Inspektur tidak hanya melirik mobilnya. Mereka mengukur. Secara khusus, mereka melihat ketinggian sayap belakang dan splitter depan. NASCAR memberi kelonggaran bagi tim di sini. Kerusakan ras terjadi. Mobil tertabrak. Sayap ditekuk. Jadi para pejabat memeriksa apakah pengukurannya berada dalam kisaran toleransi tertentu. Jika tidak, itu merupakan pelanggaran. Tidak ada pertanyaan yang diajukan.

Lalu ada tes dyno.

Ini tidak acak. Ini strategis. NASCAR menarik mesin balap untuk diperiksa di Pusat Penelitian dan Pengembangan mereka di Concord. Mereka menjalankannya dengan dinamometer. Tujuannya sederhana: memeriksa keluaran tenaga kuda. Tim biasanya tidak mempermasalahkannya. Seringkali, angkanya bersih. Namun terkadang, tanda bahaya dikibarkan. Dan jika hal ini terjadi, dampaknya akan langsung terasa.

Niat vs.
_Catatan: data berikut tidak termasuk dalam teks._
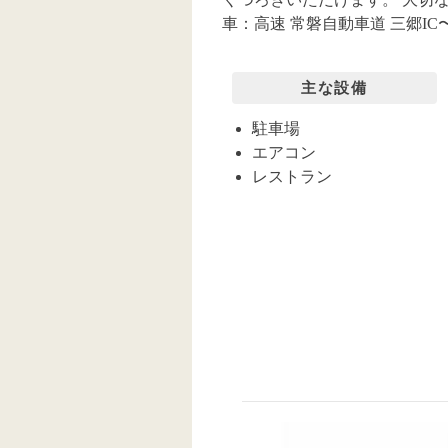
車：高速 常磐自動車道 三郷IC
主な設備
駐車場
エアコン
レストラン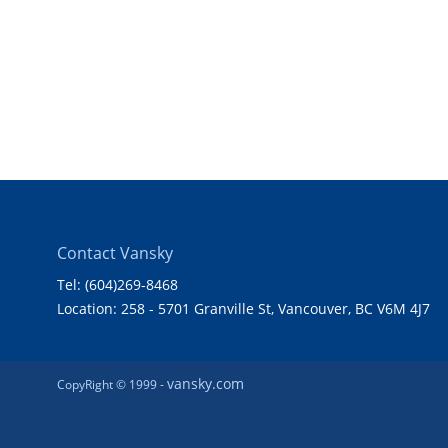
Contact Vansky
Tel: (604)269-8468
Location: 258 - 5701 Granville St, Vancouver, BC V6M 4J7
vansky.com
CopyRight © 1999 -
Kecelakaan dalam Pelanggar Aturan

Pelanggaran terjadi. Sering sekali. Terkadang itu hanya kerusakan balapan. Di lain waktu? Ini adalah upaya untuk mempermainkan sistem. Niat adalah bagian yang sulit. NASCAR harus menilai. Mereka harus memutuskan apakah seorang kepala kru malas atau curang.

Car of Tomorrow (COT) mengubah cara pemberian penalti. Ini bukan hanya tentang logam. Ini tentang sikap. Liga bergeser. Mereka menjadi lebih ketat.

Penalti sangat keras. Michael Waltrip Racing memecat kepala kru mereka pada tahun 2007 setelah menemukan zat ilegal dalam sistem bahan bakar Toyota #55. Baru-baru ini, Red Bull Racing memecat anggota tim setelah lembaran logam ilegal ditemukan di Toyota #83 milik Brian Vickers. Pekerjaan hilang. Karir terhenti.

Akibat Kecurangan

Sejak era COT, dendanya sangat besar. Kita sedang membicarakan hingga $150.000. Itu uangnya hilang. Kerugian poin plus. Sopirnya menderita. Tim membayar. Ini adalah kesalahan yang merugikan.

Tapi inilah kejutannya.

Kemenangan jarang dilucuti.

NASCAR biasanya tidak mengambil trofi karena pelanggaran pasca balapan. Biasanya hanya poin dan denda saja. Namun ada satu pengecualian. Amp Energy 500 2008 di Talladega Superspeedway. Regan Smith melewati Tony Stewart dengan warna kuning. Stewart memenangkan perlombaan. Smith mendapat tempat ke-18. Itu bukan masalah inspeksi pasca balapan. Itu adalah pelanggaran waktu balapan.

Saat Menang Sebenarnya Pindah Tangan

NASCAR yang paling dekat dengan kemenangan karena kegagalan teknis pasca balapan adalah Maret 2008. Las Vegas. UAW-Dodge 400.

Carl Edwards menang. Namun penutup tangki oli mobilnya longgar. NASCAR mengklaim hal itu bisa memungkinkan udara berventilasi dan meningkatkan downforce. Mereka tidak mengambil kemenangan. Sebaliknya, mereka memberinya 100 poin. Dan kemudian pukulan sesungguhnya: mereka mengambil 10 poin bonus yang dia butuhkan untuk Mengejar Piala.

Itu merupakan pukulan telak bagi harapan kejuaraannya. Bukan karena dia kalah balapan. Tapi karena dia kehilangan margin.

Untuk terakhir kalinya. Era modern. 1991. Arena Balap Sears Point. Ricky Rudd menabrak Davey Allison pada tikungan terakhir. Rudd melewati batas terlebih dahulu. NASCAR memberikan kemenangan kepada Allison. Itu bukanlah inspeksi teknis. Itu adalah keputusan penghakiman. Sikap sportif.

Sistemnya tidak sempurna. Ini tidak pernah tentang kesempurnaan. Ini tentang kontrol. Dan terkadang, ini tentang siapa yang Anda biarkan menang saat kamera tidak melihat.